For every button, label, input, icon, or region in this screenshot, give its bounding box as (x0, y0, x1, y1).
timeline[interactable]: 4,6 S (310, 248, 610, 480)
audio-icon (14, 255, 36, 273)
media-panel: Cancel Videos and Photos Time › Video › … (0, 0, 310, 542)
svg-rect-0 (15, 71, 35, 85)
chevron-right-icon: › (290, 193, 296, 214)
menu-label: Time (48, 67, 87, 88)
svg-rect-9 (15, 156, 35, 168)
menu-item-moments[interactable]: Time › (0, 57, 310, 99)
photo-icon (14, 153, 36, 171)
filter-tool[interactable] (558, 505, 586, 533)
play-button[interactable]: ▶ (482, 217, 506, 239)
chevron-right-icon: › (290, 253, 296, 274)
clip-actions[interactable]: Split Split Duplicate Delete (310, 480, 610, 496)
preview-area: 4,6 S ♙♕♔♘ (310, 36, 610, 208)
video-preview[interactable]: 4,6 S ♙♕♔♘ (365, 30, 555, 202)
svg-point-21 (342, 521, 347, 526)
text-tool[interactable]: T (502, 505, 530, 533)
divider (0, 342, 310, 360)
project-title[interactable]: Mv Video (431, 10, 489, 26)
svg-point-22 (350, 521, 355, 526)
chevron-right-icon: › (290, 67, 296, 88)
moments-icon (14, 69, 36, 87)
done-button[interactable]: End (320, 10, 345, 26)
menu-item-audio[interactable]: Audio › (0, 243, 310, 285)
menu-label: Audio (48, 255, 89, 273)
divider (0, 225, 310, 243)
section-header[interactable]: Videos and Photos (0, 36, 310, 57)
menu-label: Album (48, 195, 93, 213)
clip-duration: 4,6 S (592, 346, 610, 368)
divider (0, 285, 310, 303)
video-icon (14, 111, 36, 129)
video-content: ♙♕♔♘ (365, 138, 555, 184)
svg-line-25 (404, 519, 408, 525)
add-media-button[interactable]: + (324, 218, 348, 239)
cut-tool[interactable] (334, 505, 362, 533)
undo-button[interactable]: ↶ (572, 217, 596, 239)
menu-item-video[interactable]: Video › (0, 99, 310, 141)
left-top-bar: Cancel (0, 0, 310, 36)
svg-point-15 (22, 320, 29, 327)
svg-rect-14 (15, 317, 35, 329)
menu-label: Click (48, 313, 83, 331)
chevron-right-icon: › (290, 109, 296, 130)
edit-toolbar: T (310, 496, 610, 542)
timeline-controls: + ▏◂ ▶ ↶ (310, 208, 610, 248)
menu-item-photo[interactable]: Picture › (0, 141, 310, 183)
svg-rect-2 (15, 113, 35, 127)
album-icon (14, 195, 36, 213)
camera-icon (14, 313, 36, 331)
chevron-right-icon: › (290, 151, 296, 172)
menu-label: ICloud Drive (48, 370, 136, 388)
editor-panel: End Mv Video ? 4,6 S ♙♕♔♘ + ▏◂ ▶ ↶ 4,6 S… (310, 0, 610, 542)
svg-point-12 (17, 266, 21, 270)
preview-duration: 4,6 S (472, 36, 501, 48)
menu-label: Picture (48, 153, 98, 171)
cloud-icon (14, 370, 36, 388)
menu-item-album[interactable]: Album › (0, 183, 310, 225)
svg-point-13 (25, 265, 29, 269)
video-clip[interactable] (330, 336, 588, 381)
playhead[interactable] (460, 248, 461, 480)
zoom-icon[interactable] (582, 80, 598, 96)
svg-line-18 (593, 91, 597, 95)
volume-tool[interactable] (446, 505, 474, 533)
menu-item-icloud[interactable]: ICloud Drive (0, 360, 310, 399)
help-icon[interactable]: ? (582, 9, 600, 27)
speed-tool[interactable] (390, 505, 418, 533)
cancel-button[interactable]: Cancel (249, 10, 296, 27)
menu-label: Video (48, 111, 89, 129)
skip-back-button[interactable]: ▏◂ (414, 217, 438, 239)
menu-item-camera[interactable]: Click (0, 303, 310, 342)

+--

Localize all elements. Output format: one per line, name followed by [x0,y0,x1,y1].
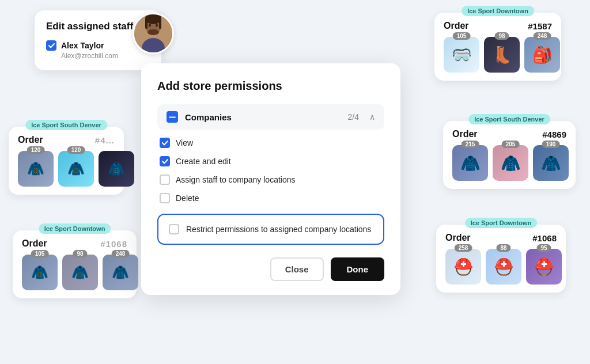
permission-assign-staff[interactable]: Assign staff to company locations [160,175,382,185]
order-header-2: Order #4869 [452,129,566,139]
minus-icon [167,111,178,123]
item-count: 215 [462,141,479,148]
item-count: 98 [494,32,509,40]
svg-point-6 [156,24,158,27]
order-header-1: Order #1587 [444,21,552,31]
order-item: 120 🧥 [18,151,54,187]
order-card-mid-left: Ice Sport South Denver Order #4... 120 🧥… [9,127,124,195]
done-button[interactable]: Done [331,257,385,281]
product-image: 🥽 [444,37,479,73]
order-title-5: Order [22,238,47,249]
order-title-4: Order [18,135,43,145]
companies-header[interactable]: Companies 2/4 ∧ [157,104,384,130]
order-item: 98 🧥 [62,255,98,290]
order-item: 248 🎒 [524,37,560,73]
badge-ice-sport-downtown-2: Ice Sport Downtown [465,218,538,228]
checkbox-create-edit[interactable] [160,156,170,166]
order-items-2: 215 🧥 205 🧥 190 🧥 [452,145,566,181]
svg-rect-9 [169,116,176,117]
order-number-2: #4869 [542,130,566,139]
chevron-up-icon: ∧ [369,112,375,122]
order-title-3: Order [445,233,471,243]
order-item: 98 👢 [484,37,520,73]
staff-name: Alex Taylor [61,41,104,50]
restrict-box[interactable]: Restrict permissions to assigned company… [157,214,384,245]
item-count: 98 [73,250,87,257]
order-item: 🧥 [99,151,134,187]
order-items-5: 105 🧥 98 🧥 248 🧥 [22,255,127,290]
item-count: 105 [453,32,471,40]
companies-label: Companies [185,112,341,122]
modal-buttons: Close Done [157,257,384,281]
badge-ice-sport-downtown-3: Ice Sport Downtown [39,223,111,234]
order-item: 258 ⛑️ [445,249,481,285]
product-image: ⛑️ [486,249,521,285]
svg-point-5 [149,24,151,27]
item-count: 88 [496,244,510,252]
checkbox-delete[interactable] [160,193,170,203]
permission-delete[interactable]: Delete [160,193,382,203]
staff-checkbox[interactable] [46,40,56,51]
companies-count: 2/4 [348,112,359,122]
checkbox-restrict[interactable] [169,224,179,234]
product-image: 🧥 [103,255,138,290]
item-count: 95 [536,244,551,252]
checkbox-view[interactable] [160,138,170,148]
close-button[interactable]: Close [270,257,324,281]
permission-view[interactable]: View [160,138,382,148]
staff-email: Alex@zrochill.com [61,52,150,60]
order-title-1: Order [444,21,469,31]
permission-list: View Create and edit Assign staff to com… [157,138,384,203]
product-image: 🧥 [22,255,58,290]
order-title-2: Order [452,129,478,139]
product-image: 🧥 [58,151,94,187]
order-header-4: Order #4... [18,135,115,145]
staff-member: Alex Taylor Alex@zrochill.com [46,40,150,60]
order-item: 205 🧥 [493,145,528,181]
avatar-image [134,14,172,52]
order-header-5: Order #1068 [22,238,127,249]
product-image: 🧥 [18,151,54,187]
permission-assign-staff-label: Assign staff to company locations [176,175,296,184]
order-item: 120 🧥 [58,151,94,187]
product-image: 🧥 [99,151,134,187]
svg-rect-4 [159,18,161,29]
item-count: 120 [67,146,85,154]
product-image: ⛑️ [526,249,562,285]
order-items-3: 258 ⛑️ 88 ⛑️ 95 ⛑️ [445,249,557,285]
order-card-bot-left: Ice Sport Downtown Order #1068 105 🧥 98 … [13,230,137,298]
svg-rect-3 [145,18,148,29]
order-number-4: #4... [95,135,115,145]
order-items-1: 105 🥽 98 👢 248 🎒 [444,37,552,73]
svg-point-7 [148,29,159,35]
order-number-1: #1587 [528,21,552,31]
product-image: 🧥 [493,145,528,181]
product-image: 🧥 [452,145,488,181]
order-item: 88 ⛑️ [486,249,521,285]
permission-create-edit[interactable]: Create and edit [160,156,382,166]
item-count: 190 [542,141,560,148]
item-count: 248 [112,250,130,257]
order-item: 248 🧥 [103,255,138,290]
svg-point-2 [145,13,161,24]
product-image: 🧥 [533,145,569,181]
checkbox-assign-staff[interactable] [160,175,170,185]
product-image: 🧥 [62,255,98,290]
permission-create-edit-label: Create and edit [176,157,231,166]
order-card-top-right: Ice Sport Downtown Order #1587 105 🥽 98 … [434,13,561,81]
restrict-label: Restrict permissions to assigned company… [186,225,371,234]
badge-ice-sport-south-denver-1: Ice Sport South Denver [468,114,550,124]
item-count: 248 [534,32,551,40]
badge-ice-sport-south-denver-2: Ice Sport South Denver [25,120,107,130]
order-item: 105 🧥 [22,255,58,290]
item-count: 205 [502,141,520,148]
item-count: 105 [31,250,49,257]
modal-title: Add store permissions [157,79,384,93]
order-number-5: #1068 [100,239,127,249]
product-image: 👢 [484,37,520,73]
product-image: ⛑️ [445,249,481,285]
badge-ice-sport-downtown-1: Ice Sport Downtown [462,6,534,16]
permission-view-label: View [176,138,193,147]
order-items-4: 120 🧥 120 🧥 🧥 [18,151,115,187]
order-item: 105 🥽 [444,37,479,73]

+--

Gather all lines from the listing above in which "companies" occurs.

companies-header[interactable]: Companies 2/4 ∧ [157,104,384,130]
companies-label: Companies [185,112,341,122]
companies-count: 2/4 [348,112,359,122]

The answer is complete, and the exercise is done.